• Resuscitation · Oct 1996

    Comparative Study

    Comparative assessment of shockable ECG rhythm detection algorithms in automated external defibrillators.

    • A C Clifford.
    • Institute for Biomedical Equipment Evaluation and Services, Sheffield, UK.
    • Resuscitation. 1996 Oct 1; 32 (3): 217-25.

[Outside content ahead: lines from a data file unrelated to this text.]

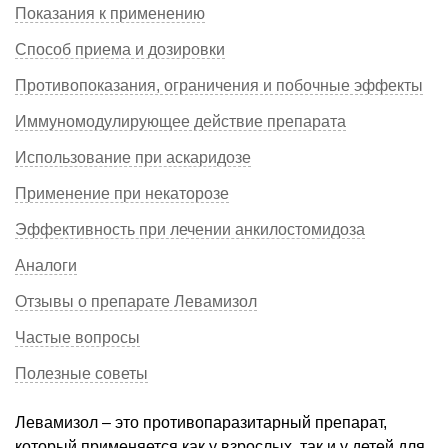
Показания к применению
Способ приема и дозировки
Противопоказания, ограничения и побочные эффекты
Иммуномодулирующее действие препарата
Использование при аскаридозе
Применение при некаторозе
Эффективность при лечении анкилостомидоза
Аналоги
Отзывы о препарате Левамизол
Частые вопросы
Полезные советы
Левамизол – это противопаразитарный препарат,
который применяется как у взрослых, так и у детей для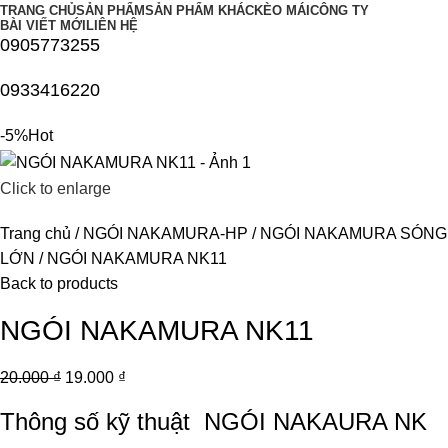
TRANG CHỦ
SẢN PHẨM
SẢN PHẨM KHÁC
KÈO MÁI
CÔNG TY
BÀI VIẾT MỚI
LIÊN HỆ
0905773255
0933416220
-5%
Hot
Click to enlarge
Trang chủ
NGÓI NAKAMURA-HP
NGÓI NAKAMURA SÓNG
LỚN
NGÓI NAKAMURA NK11
Back to products
NGÓI NAKAMURA NK11
20.000
₫
19.000
₫
Thông số kỹ thuật
NGÓI NAKAURA NK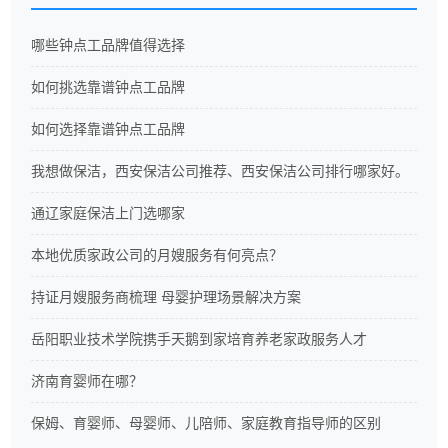
哪些钟点工品牌值得选择
如何挑选靠谱钟点工品牌
如何选择靠谱钟点工品牌
我想做保洁，西安保洁公司推荐、西安保洁公司排行哪家好。
通辽家庭保洁上门选哪家
本地优质家政公司的月嫂服务有何亮点？
持证月嫂服务商梳理 母婴护理场景解决方案
岳阳职业技术学院携手天鹅到家培育养老家政服务人才
济南育婴师在哪？
保姆、育婴师、母婴师、儿陪师、家庭教育指导师的区别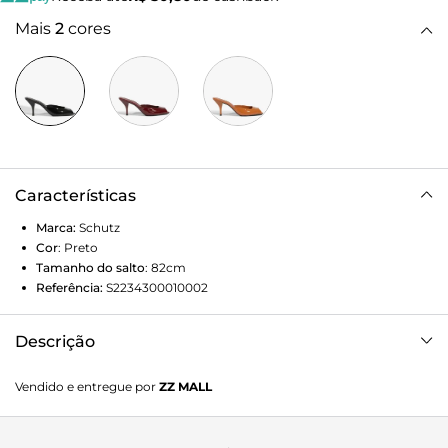
Mais
2
cores
Características
Marca:
Schutz
Cor
:
Preto
Tamanho do salto
:
82cm
Referência:
S2234300010002
Descrição
Para um look cheio de personalidade, este tamanco em
Vendido e entregue por
ZZ MALL
couro com acabamento em verniz é a escolha certa. O
recorte peeptoe pequeno na gáspea traz um ar moderno e
descontraído, enquanto o bico quadrado e o salto alto fino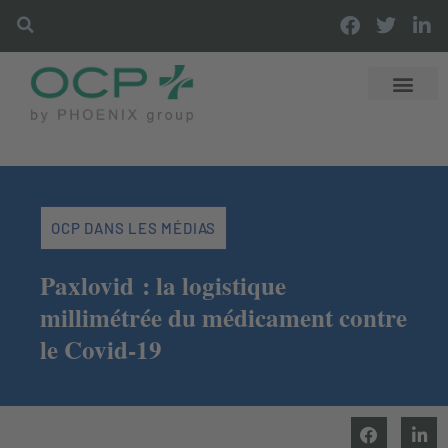
DÉCOUVRIR OCP
DISTRIBUTI
OFFRES & SER
LES ACTUS OCP
OCP DANS LES MÉDIAS
Paxlovid : la logistique
millimétrée du médicament contre
le Covid-19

    AbstractThe sensitivity and specificity to ventricular fibrillation (VF) and ventricular tachycardia (VT), classified as requiring immediate DC shock, of four automated external defibrillators (AEDs) and three advisory defibrillators were assessed using the Department of Health Arrhythmia library. This library collected mostly from patients in hospital, includes a wide variety of ECG rhythms including many with additional noise and interference artefact. The library comprised 278 16-s rhythms, 59 of which were VF, 36 were VT requiring cardioversion and 183 were deemed non-shockable. Non-shockable rhythms included asystole, pacing, slow VT, idioventricular rhythms, sinus and atrial based rhythms, some of which contained ventricular ectopic activity of differing grades. For the AEDs, a positive result (indicating detection of a shockable rhythm) was recorded if charging started or was able to be started at any time during the 16 s of rhythm output and energy subsequently available for discharge. For the advisory defibrillators, a positive result was recorded if a 'shock advised' alert was issued at any time during output of the rhythm. The AEDs exhibited sensitivities to VF in the range 81-94%, and to VF plus shockable VT 64-73%, or 72-83% depending whether VT > 150 beats/min or > 180 beats/min is considered to be shockable. The specificities recorded were in the range 90-94% and 86-92%, respectively. All but one of the advisory defibrillators performed similarly. Excluding the artefact rhythms, specificities in the range 79-91% were obtained. All figures stated are at the lower limit of the 95% confidence interval.